WORK INSTRUCTIONS.
Look through the material below. Return exactly the lines from the one with "Identify the click" through the one with "Institutional (90, 739)", both included.

LISTED RECORDS.

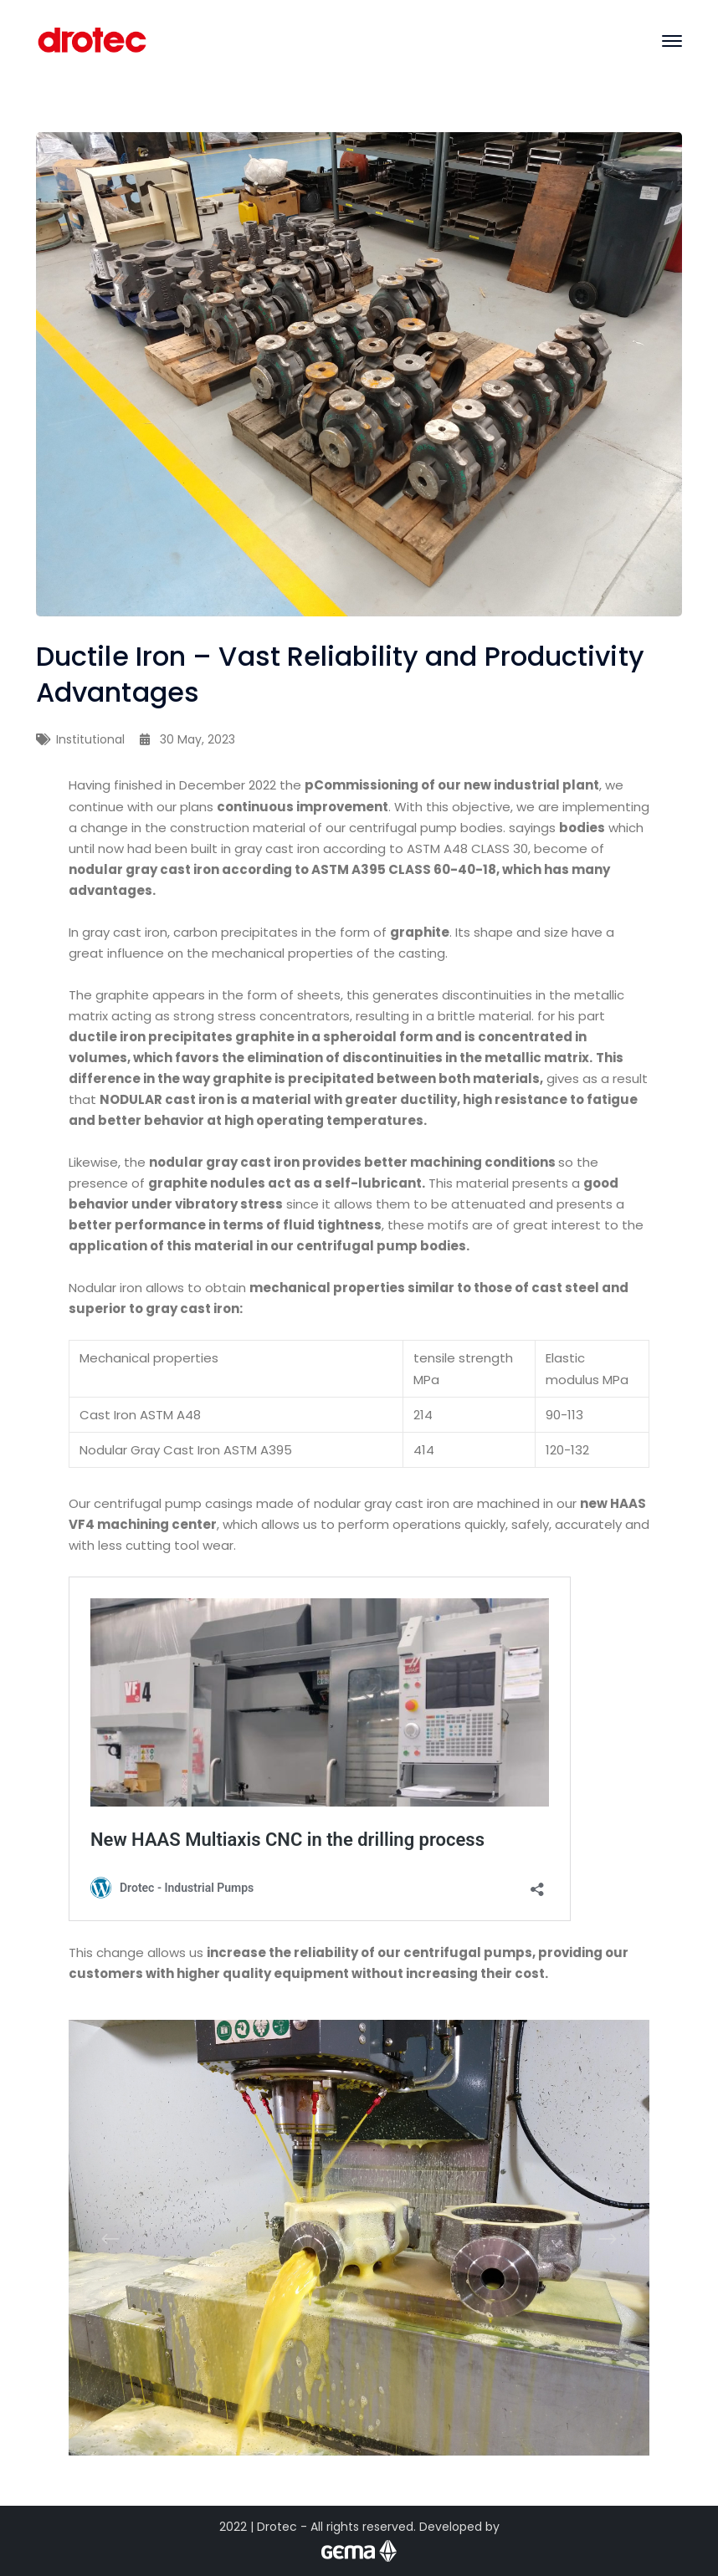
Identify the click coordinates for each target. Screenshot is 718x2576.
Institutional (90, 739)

==

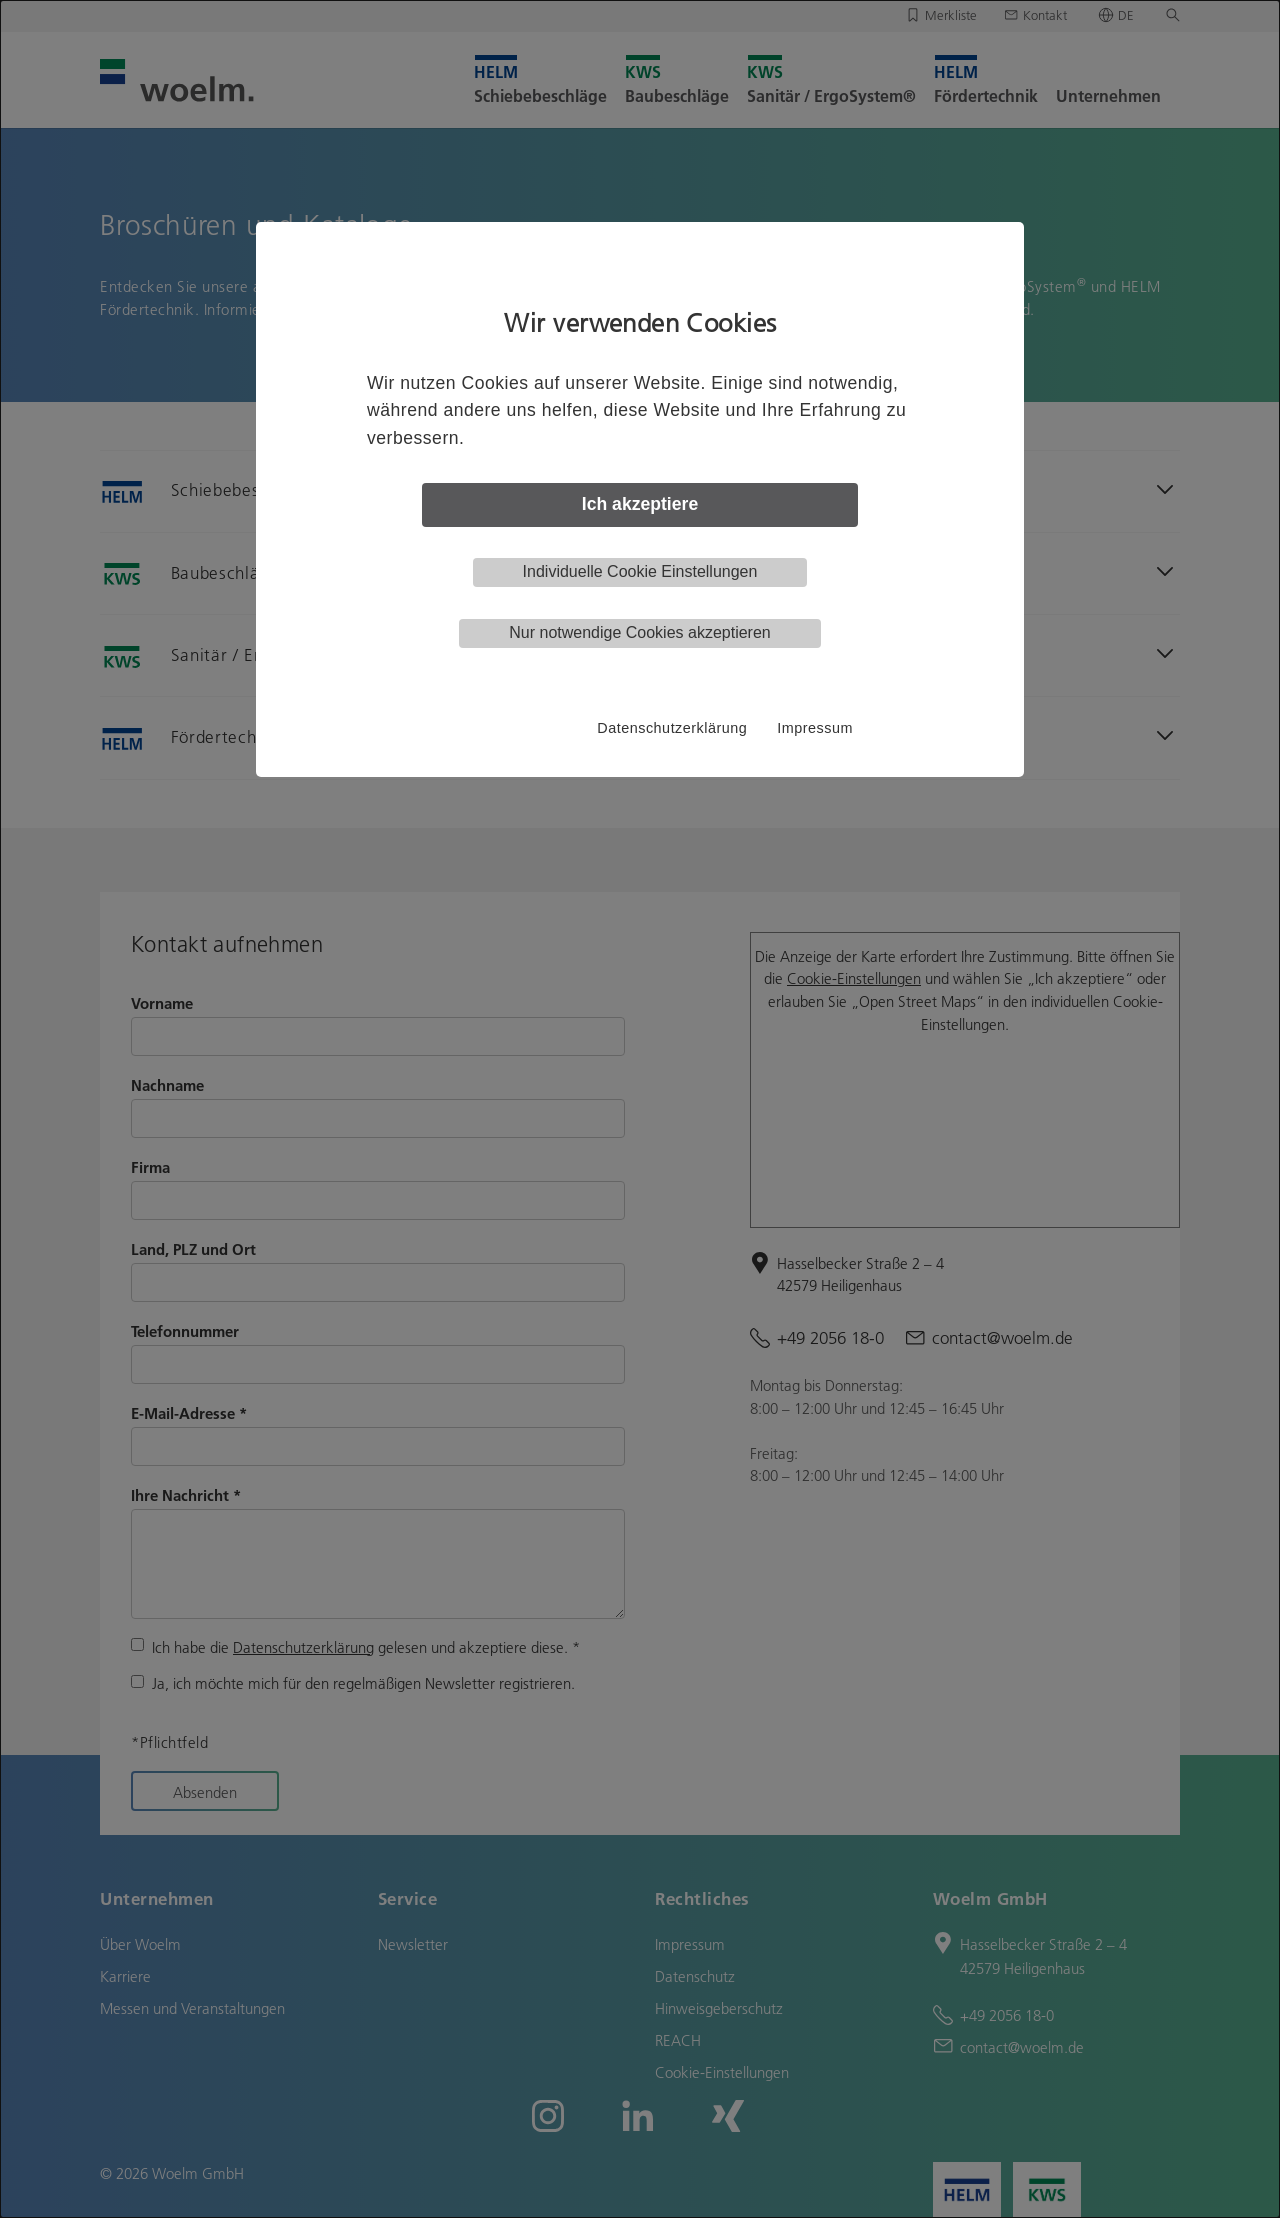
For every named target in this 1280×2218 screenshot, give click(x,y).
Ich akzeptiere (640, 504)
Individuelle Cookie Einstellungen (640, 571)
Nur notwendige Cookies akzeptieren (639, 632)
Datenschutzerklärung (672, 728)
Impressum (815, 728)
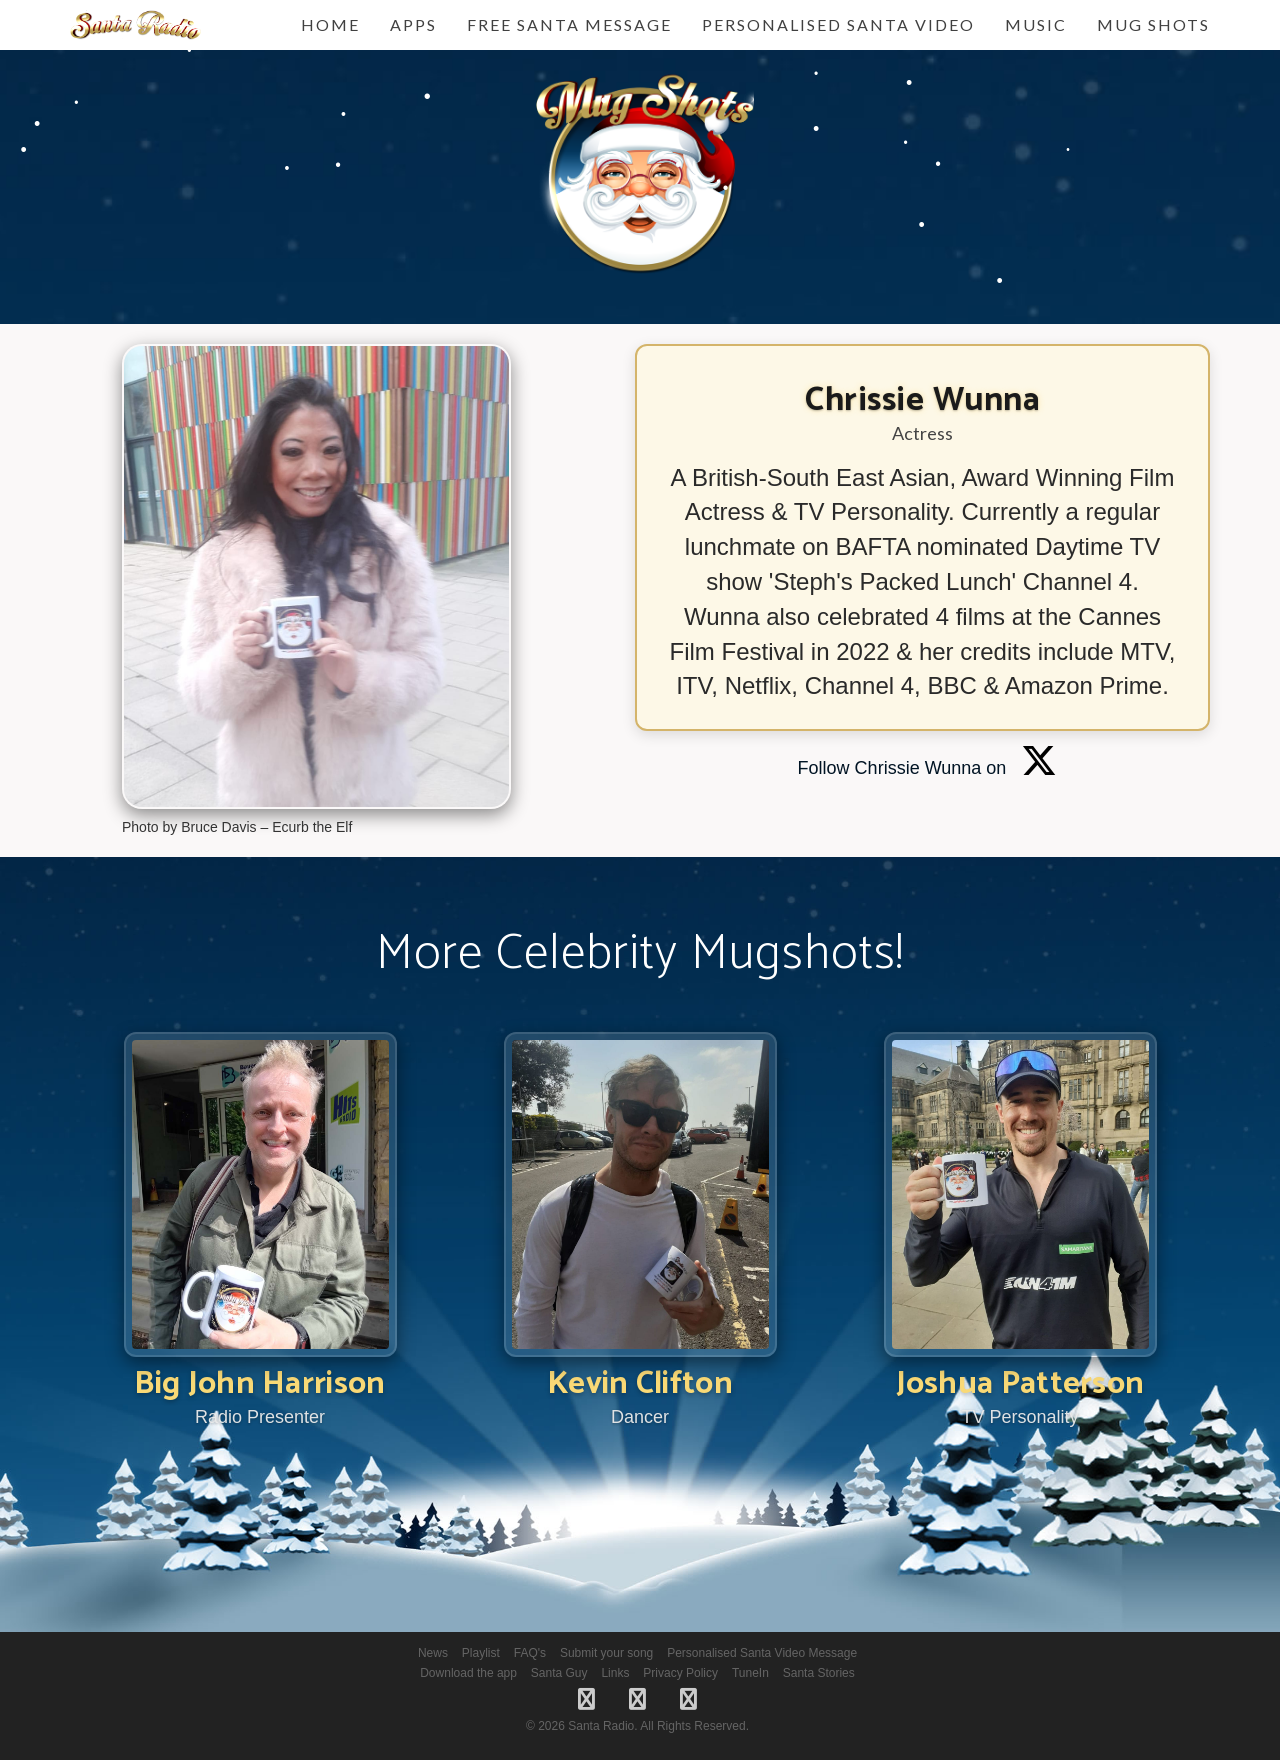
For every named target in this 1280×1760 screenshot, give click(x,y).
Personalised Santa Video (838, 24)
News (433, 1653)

EXERCISE SOLUTION.
Identify the click coordinates for each target. Screenshot is 718x2576.
Institutional (90, 739)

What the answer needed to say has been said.